Torrey Peters writes with humor and honesty about complex queer identities, relationships, and family dynamics. Her novel Detransition, Baby combines sharp wit and emotional depth as it explores motherhood, gender, and unconventional family structures.
Samantha Irby brings a hilarious and uncompromising voice to her essays. In , she openly tackles themes like anxiety, relationships, chronic illness, and the absurdity of everyday life, all with refreshing bluntness and charm.
Bryan Washington writes honestly and thoughtfully about the complex bonds formed through community and romantic relationships.
His novel Memorial explores companionship, family ties, love, and identity with sincerity and careful attention to the small moments that shape our connections.

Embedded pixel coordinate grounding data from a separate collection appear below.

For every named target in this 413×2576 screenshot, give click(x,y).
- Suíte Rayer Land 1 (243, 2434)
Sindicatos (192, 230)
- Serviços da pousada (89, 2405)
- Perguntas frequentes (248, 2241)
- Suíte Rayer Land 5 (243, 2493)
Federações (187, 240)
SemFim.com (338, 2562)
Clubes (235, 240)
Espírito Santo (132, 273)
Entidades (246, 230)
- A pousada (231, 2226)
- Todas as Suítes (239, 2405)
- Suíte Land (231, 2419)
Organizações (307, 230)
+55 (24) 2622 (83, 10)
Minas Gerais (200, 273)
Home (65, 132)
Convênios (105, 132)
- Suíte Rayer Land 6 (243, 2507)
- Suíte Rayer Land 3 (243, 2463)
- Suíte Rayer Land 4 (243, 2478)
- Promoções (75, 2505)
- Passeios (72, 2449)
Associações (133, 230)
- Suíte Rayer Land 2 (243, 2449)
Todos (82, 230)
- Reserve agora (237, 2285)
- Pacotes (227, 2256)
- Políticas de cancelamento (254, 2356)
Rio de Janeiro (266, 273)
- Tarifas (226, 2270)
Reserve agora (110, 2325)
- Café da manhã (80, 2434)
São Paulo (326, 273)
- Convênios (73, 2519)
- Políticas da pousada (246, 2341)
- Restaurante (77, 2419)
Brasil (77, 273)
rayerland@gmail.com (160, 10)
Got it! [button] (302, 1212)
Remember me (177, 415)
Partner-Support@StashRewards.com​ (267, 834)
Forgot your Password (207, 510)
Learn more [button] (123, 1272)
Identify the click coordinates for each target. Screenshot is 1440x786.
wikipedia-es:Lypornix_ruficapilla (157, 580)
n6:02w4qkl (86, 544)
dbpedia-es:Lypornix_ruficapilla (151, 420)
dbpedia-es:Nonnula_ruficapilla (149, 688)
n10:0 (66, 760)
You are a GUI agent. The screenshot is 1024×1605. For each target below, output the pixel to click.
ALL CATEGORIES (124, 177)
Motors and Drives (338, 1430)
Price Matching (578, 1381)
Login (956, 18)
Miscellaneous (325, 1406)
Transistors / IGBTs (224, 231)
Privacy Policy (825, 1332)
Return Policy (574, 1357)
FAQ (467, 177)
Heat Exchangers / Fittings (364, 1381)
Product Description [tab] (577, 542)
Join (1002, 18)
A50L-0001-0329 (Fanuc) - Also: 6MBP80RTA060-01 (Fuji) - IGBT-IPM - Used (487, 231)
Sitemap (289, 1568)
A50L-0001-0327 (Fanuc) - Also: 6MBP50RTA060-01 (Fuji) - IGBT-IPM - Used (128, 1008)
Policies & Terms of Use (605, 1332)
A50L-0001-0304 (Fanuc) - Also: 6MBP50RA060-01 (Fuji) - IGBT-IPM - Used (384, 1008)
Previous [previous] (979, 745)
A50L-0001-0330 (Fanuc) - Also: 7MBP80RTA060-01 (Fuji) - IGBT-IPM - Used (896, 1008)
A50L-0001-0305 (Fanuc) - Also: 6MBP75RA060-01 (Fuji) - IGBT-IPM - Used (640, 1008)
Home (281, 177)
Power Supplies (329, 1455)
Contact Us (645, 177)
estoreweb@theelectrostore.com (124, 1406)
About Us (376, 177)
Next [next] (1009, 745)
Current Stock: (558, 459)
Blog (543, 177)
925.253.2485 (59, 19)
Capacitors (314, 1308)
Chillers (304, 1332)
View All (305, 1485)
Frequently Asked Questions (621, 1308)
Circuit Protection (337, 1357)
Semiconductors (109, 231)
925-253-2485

Halle Butler uses dark humor and sharp insight to examine the alienation and banality of contemporary work environments. Her novel captures everyday frustrations and existential dread through a painfully funny and relatable perspective.
Alexander Chee blends beautifully crafted storytelling with deeply emotional explorations of identity, sexuality, and history.
In his novel The Queen of the Night, he mixes historical drama and psychological depth while following a famous opera singer caught up in mystery and personal intrigue.